__What you need to do__. Among the records that follow, set down only the lines from the one containing "Avid Carp Carbon Yard Sticks" to the one containing "10:00 pm IDT", both included, exactly.

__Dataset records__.
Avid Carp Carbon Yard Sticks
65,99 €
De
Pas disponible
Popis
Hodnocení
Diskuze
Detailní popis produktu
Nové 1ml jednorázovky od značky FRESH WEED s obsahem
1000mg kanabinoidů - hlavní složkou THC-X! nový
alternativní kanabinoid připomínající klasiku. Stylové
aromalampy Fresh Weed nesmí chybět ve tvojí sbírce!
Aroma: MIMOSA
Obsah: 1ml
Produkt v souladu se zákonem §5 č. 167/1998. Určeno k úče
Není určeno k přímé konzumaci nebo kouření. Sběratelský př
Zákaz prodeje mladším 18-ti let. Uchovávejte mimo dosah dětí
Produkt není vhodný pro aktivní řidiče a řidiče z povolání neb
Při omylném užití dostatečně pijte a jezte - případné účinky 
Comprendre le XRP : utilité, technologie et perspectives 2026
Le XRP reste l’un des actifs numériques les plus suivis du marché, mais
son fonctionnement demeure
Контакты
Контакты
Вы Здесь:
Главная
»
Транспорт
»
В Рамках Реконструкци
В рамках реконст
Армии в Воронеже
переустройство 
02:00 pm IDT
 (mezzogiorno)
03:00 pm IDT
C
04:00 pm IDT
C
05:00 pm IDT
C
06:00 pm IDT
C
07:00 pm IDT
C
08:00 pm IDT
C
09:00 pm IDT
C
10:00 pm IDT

--

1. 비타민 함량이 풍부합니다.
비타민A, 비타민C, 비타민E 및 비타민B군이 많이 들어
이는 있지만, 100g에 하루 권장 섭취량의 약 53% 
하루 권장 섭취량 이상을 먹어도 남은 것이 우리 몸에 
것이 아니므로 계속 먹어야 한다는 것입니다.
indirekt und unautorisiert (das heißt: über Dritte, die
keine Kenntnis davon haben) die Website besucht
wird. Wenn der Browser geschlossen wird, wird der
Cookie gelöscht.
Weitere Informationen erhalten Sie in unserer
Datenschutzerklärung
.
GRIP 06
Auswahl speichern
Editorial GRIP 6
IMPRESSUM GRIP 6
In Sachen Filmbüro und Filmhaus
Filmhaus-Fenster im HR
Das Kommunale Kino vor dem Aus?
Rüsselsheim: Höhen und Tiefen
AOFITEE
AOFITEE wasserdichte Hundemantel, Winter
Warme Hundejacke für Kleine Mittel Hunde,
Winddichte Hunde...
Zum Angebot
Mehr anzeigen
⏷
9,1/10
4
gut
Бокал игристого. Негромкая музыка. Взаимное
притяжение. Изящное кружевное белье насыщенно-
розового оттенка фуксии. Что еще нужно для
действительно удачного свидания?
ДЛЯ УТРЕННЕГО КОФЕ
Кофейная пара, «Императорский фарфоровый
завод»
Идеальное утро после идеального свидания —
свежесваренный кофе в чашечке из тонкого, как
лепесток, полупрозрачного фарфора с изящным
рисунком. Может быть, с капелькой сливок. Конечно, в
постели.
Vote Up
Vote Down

---

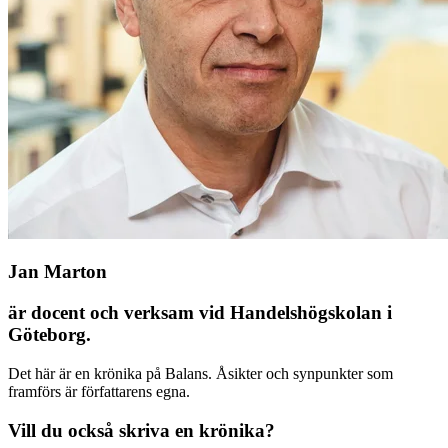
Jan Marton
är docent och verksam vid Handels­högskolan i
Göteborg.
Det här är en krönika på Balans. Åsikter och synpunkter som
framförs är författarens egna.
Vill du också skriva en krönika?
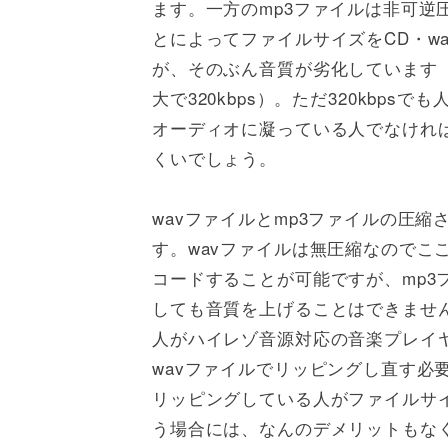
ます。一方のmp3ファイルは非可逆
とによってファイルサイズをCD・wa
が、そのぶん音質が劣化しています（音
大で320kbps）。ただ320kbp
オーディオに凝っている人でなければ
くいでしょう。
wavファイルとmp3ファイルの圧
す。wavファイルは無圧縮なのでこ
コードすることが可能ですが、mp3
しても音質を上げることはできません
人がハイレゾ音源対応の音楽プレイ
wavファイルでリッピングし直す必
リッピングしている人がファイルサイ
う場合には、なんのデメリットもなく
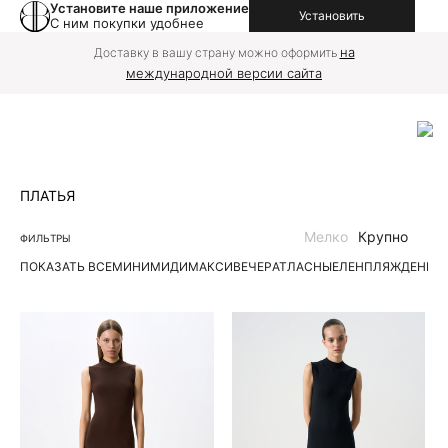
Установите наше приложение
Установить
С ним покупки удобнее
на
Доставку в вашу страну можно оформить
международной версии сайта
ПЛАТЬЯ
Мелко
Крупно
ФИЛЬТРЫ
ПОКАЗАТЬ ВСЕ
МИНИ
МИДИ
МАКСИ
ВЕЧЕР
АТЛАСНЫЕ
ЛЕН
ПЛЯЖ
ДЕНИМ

__Exercise result__.
Avid Carp Carbon Yard Sticks
65,99 €
De
Pas disponible
Popis
Hodnocení
Diskuze
Detailní popis produktu
Nové 1ml jednorázovky od značky FRESH WEED s obsahem
1000mg kanabinoidů - hlavní složkou THC-X! nový
alternativní kanabinoid připomínající klasiku. Stylové
aromalampy Fresh Weed nesmí chybět ve tvojí sbírce!
Aroma: MIMOSA
Obsah: 1ml
Produkt v souladu se zákonem §5 č. 167/1998. Určeno k úče
Není určeno k přímé konzumaci nebo kouření. Sběratelský př
Zákaz prodeje mladším 18-ti let. Uchovávejte mimo dosah dětí
Produkt není vhodný pro aktivní řidiče a řidiče z povolání neb
Při omylném užití dostatečně pijte a jezte - případné účinky 
Comprendre le XRP : utilité, technologie et perspectives 2026
Le XRP reste l’un des actifs numériques les plus suivis du marché, mais
son fonctionnement demeure
Контакты
Контакты
Вы Здесь:
Главная
»
Транспорт
»
В Рамках Реконструкци
В рамках реконст
Армии в Воронеже
переустройство 
02:00 pm IDT
 (mezzogiorno)
03:00 pm IDT
C
04:00 pm IDT
C
05:00 pm IDT
C
06:00 pm IDT
C
07:00 pm IDT
C
08:00 pm IDT
C
09:00 pm IDT
C
10:00 pm IDT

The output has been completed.